▶ [Problem requirements]:
Using the data beneath this instruction, retype only the lines from the one that contains "terug aan hun dochter Zara. * Marit" down to the one that contains "tijd was ze boos op God. De pijn van da", both included, exactly as they appear.

Excerpts from a dataset:
Start of Block
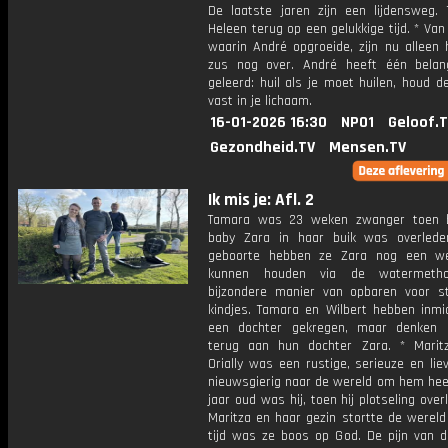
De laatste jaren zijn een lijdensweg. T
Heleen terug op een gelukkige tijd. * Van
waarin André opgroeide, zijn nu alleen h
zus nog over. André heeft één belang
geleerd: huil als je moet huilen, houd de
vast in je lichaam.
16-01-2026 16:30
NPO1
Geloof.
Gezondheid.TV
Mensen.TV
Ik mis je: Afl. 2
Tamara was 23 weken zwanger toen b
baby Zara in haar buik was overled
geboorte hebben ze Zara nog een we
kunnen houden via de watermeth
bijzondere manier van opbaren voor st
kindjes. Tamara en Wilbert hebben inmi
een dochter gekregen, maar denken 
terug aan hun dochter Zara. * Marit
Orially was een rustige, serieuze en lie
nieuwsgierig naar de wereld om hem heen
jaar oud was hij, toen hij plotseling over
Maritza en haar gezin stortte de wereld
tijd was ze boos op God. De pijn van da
End of Block
Start of Block
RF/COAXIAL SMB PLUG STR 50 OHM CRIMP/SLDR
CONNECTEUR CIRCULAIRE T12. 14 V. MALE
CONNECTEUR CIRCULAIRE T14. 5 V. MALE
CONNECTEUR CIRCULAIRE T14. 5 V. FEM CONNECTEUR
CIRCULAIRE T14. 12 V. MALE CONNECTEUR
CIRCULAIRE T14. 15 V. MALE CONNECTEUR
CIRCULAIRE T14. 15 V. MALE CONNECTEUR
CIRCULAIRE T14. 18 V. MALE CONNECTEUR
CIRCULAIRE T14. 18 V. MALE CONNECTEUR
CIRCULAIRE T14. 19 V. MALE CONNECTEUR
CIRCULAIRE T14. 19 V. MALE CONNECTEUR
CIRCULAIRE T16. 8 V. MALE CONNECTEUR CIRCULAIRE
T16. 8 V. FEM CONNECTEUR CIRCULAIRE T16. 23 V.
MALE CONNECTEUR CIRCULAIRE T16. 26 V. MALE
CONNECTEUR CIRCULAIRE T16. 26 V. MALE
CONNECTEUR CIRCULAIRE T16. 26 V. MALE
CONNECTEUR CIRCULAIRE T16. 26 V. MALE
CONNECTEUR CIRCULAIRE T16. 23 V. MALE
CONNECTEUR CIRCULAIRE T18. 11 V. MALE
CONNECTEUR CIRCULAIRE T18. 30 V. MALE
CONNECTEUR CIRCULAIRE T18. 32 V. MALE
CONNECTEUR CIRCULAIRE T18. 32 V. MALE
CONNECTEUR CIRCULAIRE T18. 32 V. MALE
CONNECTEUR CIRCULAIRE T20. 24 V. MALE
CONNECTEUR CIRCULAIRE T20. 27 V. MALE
End of Block
Start of Block
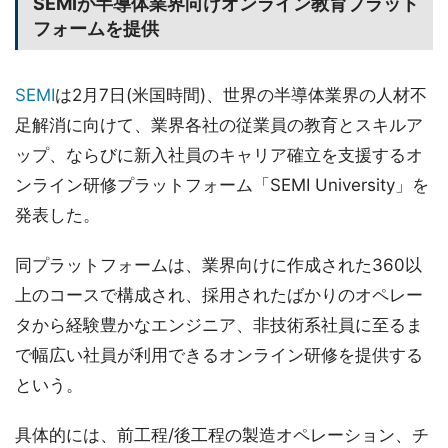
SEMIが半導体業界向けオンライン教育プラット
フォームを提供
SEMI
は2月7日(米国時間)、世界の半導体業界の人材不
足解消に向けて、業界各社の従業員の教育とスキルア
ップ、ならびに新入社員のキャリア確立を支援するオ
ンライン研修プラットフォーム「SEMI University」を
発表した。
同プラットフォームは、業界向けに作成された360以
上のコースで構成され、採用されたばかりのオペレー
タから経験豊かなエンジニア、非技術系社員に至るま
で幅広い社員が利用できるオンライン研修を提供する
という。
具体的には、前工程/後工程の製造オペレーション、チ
End of Block
▶ [Answer to this exercise]:
terug aan hun dochter Zara. * Marit
Orially was een rustige, serieuze en lie
nieuwsgierig naar de wereld om hem heen
jaar oud was hij, toen hij plotseling over
Maritza en haar gezin stortte de wereld
tijd was ze boos op God. De pijn van da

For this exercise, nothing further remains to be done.